> The data:

◆ ◆ ◆ ◆

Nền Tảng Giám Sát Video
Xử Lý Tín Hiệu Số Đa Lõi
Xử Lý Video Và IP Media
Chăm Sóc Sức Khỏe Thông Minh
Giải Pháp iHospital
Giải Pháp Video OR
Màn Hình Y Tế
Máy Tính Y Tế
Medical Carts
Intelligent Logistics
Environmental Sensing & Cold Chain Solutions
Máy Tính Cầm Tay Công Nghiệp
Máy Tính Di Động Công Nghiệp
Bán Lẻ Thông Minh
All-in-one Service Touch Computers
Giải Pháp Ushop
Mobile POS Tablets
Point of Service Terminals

◆ ◆ ◆ ◆

Each line of the entries above that contains "Nghiệp" must be copied into the answer.

> Answer space:
Máy Tính Cầm Tay Công Nghiệp
Máy Tính Di Động Công Nghiệp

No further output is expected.